Figure 5.

Cardiac pericytes isolated from diseased hearts are senescent and accumulate dysfunctional mitochondria. (A,B) In vitro and in vivo characterizations of CPc. Confocal images of cultured CPc (n = 5 D-CPc and n = 5 E_DCM-CPc) stained for NG2 (green, left panel), PDGFRα and PDGFRβ (green and red, central panel), and Tbx18 (red, right panel; (A)). Confocal images showing that mostly PDGFRβ⁺ cells (green) are localized in and around arterioles and capillaries and coexpress smooth muscle actin (red). ASA is shown in white (B). (C–G) Senescence and ALP dysfunction of E_DCM-CPc. Epifluorescence images of CPc isolated from normal (D-CPc; n = 5) and pathologic hearts (E_DCM-CPc; n = 4) show positivity to p16^INK4A (green, C), γH2A.X (green) and Ki67 (red, D), lipofuscins (green, €), Galectin 3 (red) and LAMP2 (green, (F)), and mitochondria (green, (G)). Nuclei are labeled by DAPI in blue. Dot plots in C–G indicate the results of the quantitative analysis; Mann–Whitney tests were employed. (H) Profiles of mitochondria bioenergetics measurements.
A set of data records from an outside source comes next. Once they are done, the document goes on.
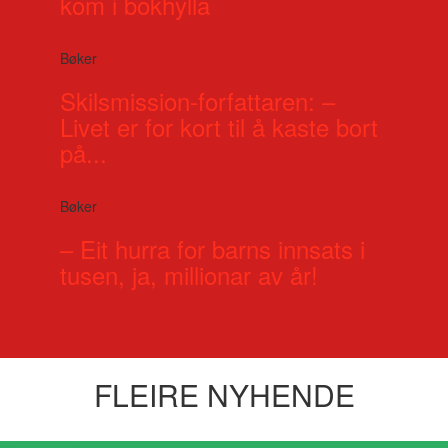
kom i bokhylla
Bøker
Skilsmission-forfattaren: –
Livet er for kort til å kaste bort
på...
Bøker
– Eit hurra for barns innsats i
tusen, ja, millionar av år!
FLEIRE NYHENDE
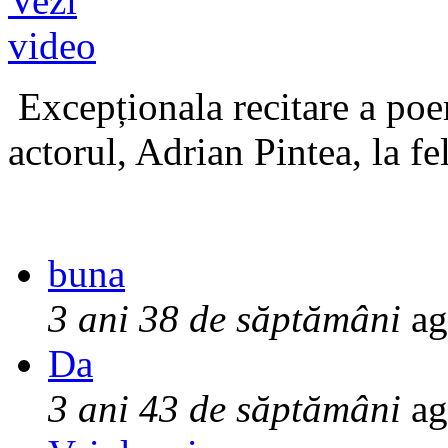
Excepționala recitare a poe
actorul, Adrian Pintea, la fe
buna
3 ani 38 de săptămâni
ag
Da
3 ani 43 de săptămâni
ag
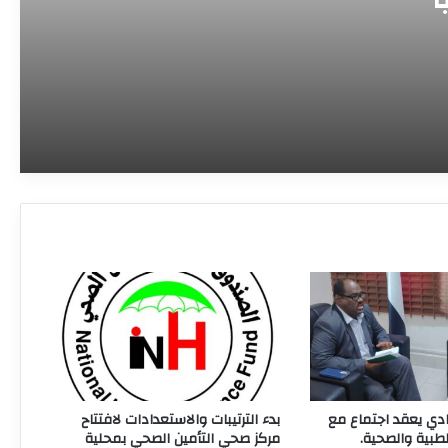
الوطنية لتعافي النظام الصحي للأعوام
المقبلة
وفد من اليونيسف يزور الصندوق القومي
للإمدادات الطبية لبحث تعزيز الشراكة ودعم
القطاع الصحي
وزير التعليم العالي يبشر بقرب معالجة ملف
المعاشات وإنشاء مستشفى للتعليم العالي
وزير التعليم العالي: التخطيط لقبول 364,830
طالباً هذا العام والجامعات تعود لقيادة
الإعمار
انعقاد امتحانات الشهادة الابتدائية بولاية
الخرطوم نهاية الشهر المقبل
حادي يعقد اجتماع مع
بدء الترتيبات والاستعدادات لافتتاح
بية والصحية.
مركز صحي التأمين الصحي بمحلية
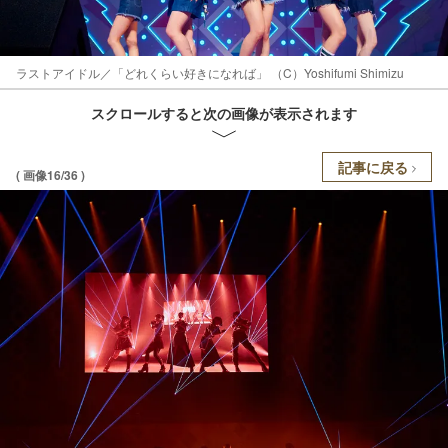
ラストアイドル／「どれくらい好きになれば」 （C）Yoshifumi Shimizu
スクロールすると次の画像が表示されます
記事に戻る
( 画像16/36 )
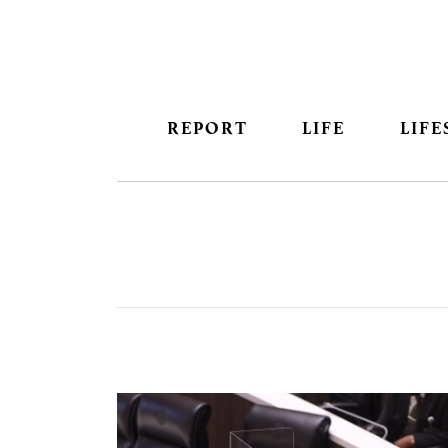
REPORT
LIFE
LIFE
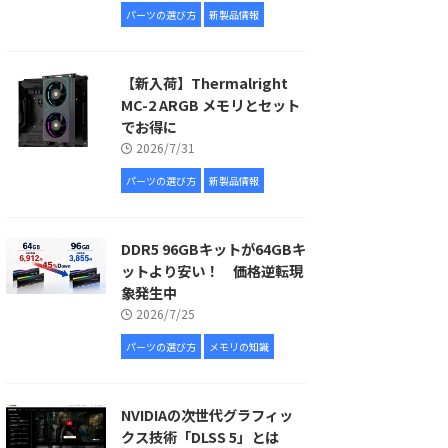
パーツの選び方
新製品情報
【新入荷】Thermalright
MC-2 ARGB メモリとセット
でお得に
2026/7/31
パーツの選び方
新製品情報
DDR5 96GBキットが64GBキ
ットより安い！ 価格逆転現
象発生中
2026/7/25
パーツの選び方
メモリの知識
NVIDIAの次世代グラフィッ
クス技術「DLSS 5」とは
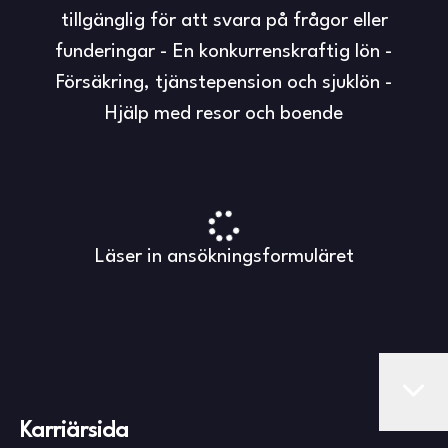
tillgänglig för att svara på frågor eller
funderingar - En konkurrenskraftig lön -
Försäkring, tjänstepension och sjuklön -
Hjälp med resor och boende
Läser in ansökningsformuläret
Karriärsida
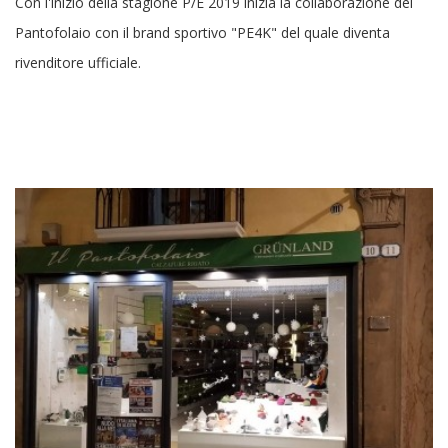
Con l'inizio della stagione P/E 2019 inizia la collaborazione del
Pantofolaio con il brand sportivo "PE4K" del quale diventa
rivenditore ufficiale.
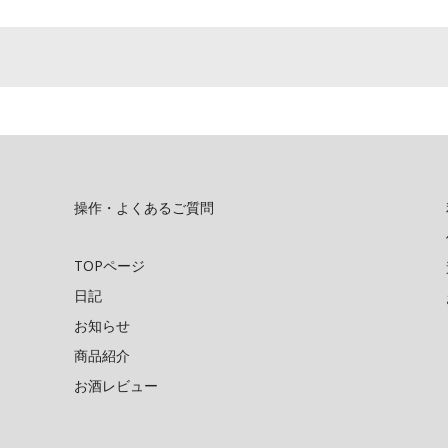
操作・よくあるご質問
TOPページ
日記
お知らせ
商品紹介
お酒レビュー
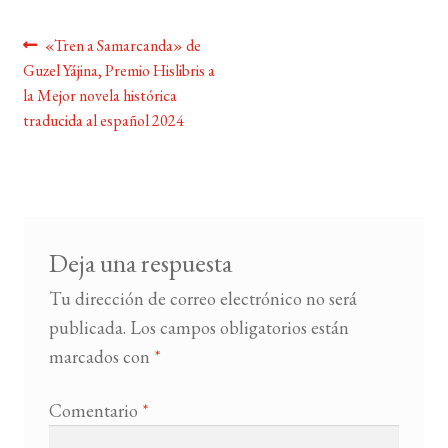
Navegación
Anterior:
«Tren a Samarcanda» de
BUSCAR
Guzel Yájina, Premio Hislibris a
de
la Mejor novela histórica
LISTA DE LIBROS
entradas
traducida al español 2024
Deja una respuesta
Tu dirección de correo electrónico no será
publicada.
Los campos obligatorios están
marcados con
*
Comentario
*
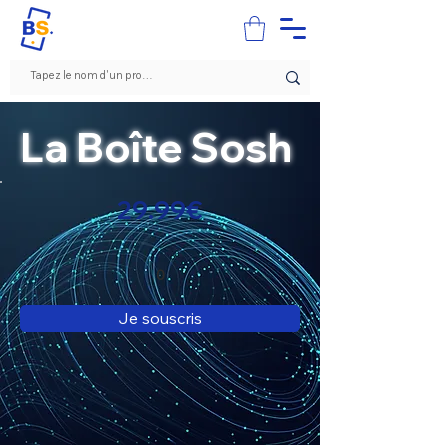
La Boîte Sosh
29.99€
0
Je souscris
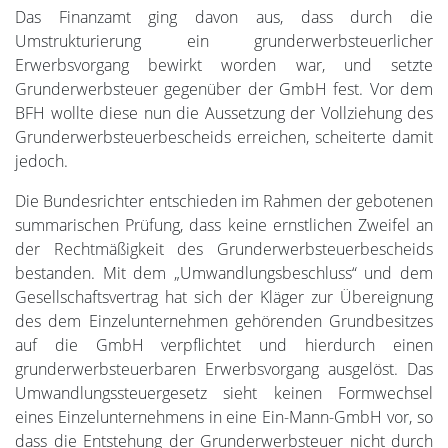
Das Finanzamt ging davon aus, dass durch die
Umstrukturierung ein grunderwerbsteuerlicher
Erwerbsvorgang bewirkt worden war, und setzte
Grunderwerbsteuer gegenüber der GmbH fest. Vor dem
BFH wollte diese nun die Aussetzung der Vollziehung des
Grunderwerbsteuerbescheids erreichen, scheiterte damit
jedoch.
Die Bundesrichter entschieden im Rahmen der gebotenen
summarischen Prüfung, dass keine ernstlichen Zweifel an
der Rechtmäßigkeit des Grunderwerbsteuerbescheids
bestanden. Mit dem „Umwandlungsbeschluss“ und dem
Gesellschaftsvertrag hat sich der Kläger zur Übereignung
des dem Einzelunternehmen gehörenden Grundbesitzes
auf die GmbH verpflichtet und hierdurch einen
grunderwerbsteuerbaren Erwerbsvorgang ausgelöst. Das
Umwandlungssteuergesetz sieht keinen Formwechsel
eines Einzelunternehmens in eine Ein-Mann-GmbH vor, so
dass die Entstehung der Grunderwerbsteuer nicht durch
Plots in (i) display average (±S.D.) OCR of 4 D- and 4 E_DCM-CPc, measured at baseline and after the addition of the stressors oligomycin, FCCP, rotenone, and antimycin A. Time and type of stressor administration are indicated by dashed lines. Parameters quantified from the experiment were normalized employing the respective average value of D-CPc and are shown in dot plots in (ii); Mann–Whitney tests were employed. (I,J) Real-time PCR and ELISA analyses of CPc. Results of RT-PCR analysis of miR22 expression in 6 D- and 6 E_DCM-CPc (I). IL1β concentration in CPc culture supernatant (J); Mann–Whitney tests were employed.